[Items from a data source]
____________________

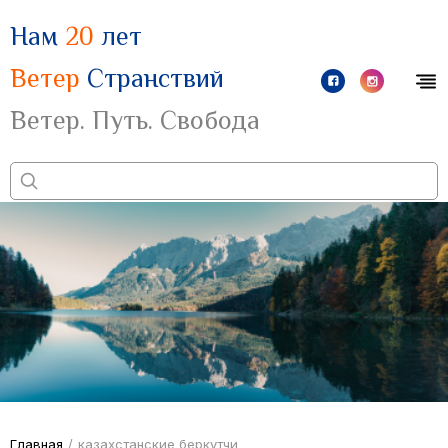
Нам
20
лет
Ветер
Странствий
Ветер. Путь. Свобода
Главная
/
казахстанские беркутчи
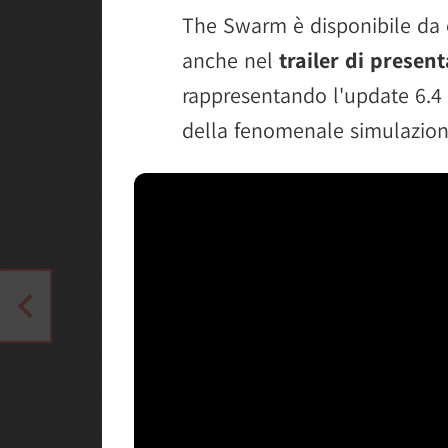
The Swarm è disponibile da 
anche nel
trailer di presen
rappresentando l'update 6.4 
della fenomenale simulazion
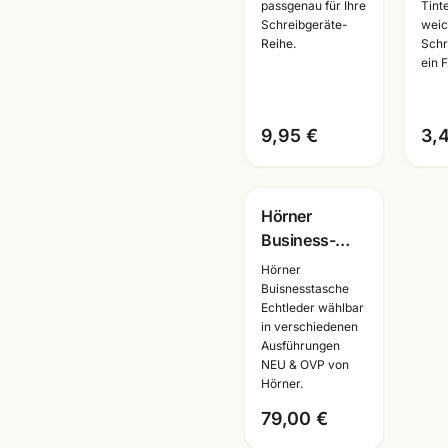
passend für
· Ro
passgenau für Ihre
Tint
Schreibgeräte-
weic
Montblanc
Refi
Reihe.
Schr
Füller
Ma
ein F
9,95 €
3,
Hörner
Business-
Aktentasche
Hörner
Echtleder ·
Buisnesstasche
Echtleder wählbar
verschiedene
in verschiedenen
Ausfuehrungen
Ausführungen
· Mannheim
NEU & OVP von
Hörner.
79,00 €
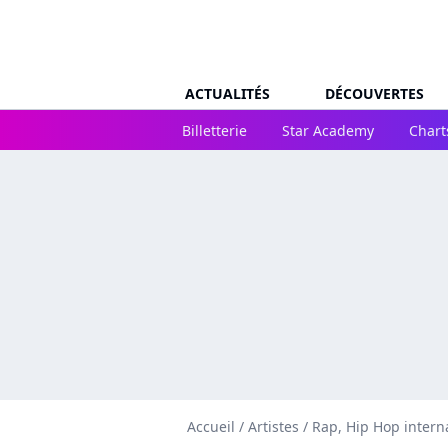
ACTUALITÉS
DÉCOUVERTES
Billetterie
Star Academy
Chart
Accueil
/
Artistes
/
Rap, Hip Hop intern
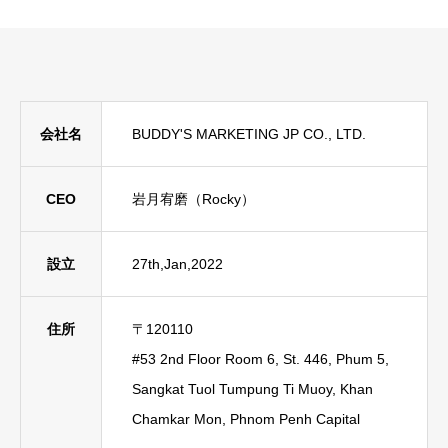
会社名
BUDDY'S MARKETING JP CO., LTD.
CEO
岩月宥磨（Rocky）
設立
27th,Jan,2022
住所
〒120110
#53 2nd Floor Room 6, St. 446, Phum 5,
Sangkat Tuol Tumpung Ti Muoy, Khan
Chamkar Mon, Phnom Penh Capital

____________________

** Exercise aim **
Please output the records exactly, leaving the pictures out.

** Result for this task **
Нам
20
лет
Ветер
Странствий
Ветер. Путь. Свобода
Главная
/
казахстанские беркутчи
The Swarm è disponibile da 
anche nel
trailer di presen
rappresentando l'update 6.4 
della fenomenale simulazion
passend für
· Ro
passgenau für Ihre
Tint
Schreibgeräte-
weic
Montblanc
Refi
Reihe.
Schr
Füller
Ma
ein F
9,95 €
3,
Hörner
Business-
Aktentasche
Hörner
Echtleder ·
Buisnesstasche
Echtleder wählbar
verschiedene
in verschiedenen
Ausfuehrungen
Ausführungen
· Mannheim
NEU & OVP von
Hörner.
79,00 €
ACTUALITÉS
DÉCOUVERTES
Billetterie
Star Academy
Chart
Accueil
/
Artistes
/
Rap, Hip Hop intern
会社名
BUDDY'S MARKETING JP CO., LTD.
CEO
岩月宥磨（Rocky）
設立
27th,Jan,2022
住所
〒120110
#53 2nd Floor Room 6, St. 446, Phum 5,
Sangkat Tuol Tumpung Ti Muoy, Khan
Chamkar Mon, Phnom Penh Capital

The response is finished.